Page images and extracted text
# # # # # # #

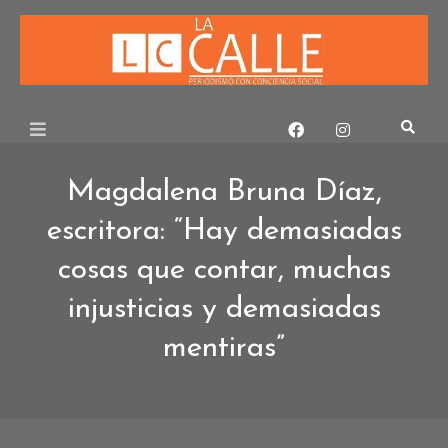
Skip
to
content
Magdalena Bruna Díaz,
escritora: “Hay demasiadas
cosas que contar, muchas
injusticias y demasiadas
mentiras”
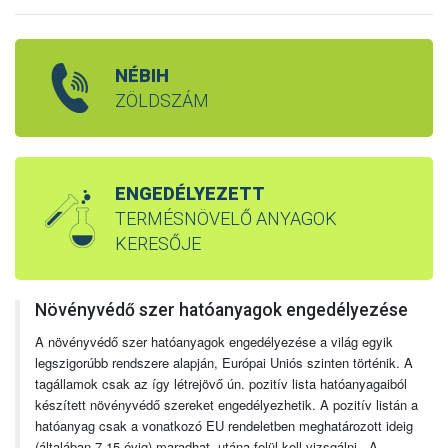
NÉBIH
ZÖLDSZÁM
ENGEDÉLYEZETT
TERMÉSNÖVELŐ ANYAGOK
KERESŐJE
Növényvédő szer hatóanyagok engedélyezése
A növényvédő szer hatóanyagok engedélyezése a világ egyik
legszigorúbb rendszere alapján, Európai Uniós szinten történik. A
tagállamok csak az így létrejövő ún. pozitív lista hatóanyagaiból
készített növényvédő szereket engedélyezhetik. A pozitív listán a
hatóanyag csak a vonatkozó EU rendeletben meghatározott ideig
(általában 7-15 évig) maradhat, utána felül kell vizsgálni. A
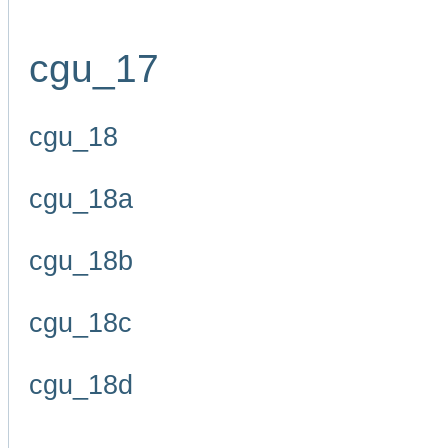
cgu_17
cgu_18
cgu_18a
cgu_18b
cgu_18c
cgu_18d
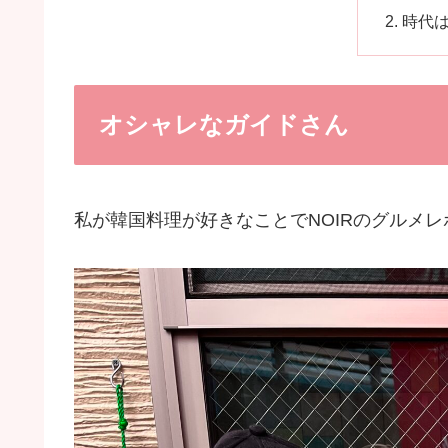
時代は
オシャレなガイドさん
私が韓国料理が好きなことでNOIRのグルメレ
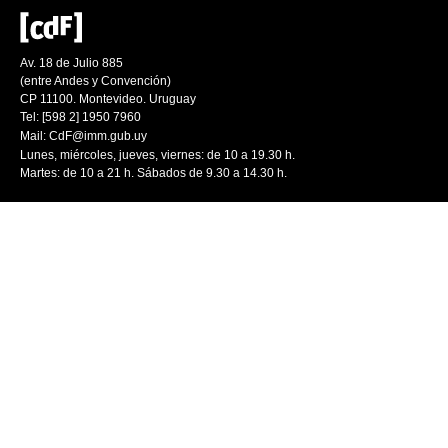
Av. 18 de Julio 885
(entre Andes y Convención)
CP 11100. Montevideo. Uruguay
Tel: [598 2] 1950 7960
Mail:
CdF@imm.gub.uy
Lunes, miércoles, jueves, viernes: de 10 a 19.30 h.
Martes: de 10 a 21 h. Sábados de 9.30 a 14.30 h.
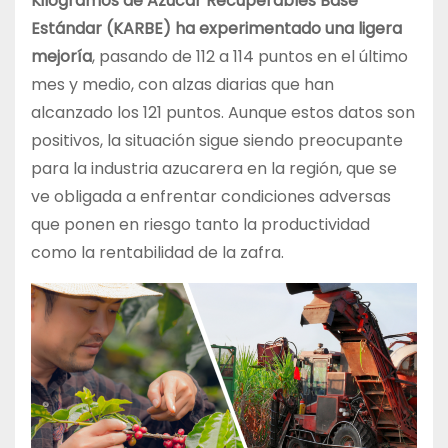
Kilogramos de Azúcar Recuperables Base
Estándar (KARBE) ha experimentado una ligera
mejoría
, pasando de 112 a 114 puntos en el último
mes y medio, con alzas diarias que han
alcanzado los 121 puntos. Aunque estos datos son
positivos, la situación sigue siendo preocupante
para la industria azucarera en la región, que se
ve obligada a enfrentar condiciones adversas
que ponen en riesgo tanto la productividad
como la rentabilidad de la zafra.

# # # # # # #

:: Your goal ::
Each of the lines from the one holding "que ponen en riesgo tanto la productividad" through the final line of the entries is to be set down exactly, and no others.

:: Written answer ::
que ponen en riesgo tanto la productividad
como la rentabilidad de la zafra.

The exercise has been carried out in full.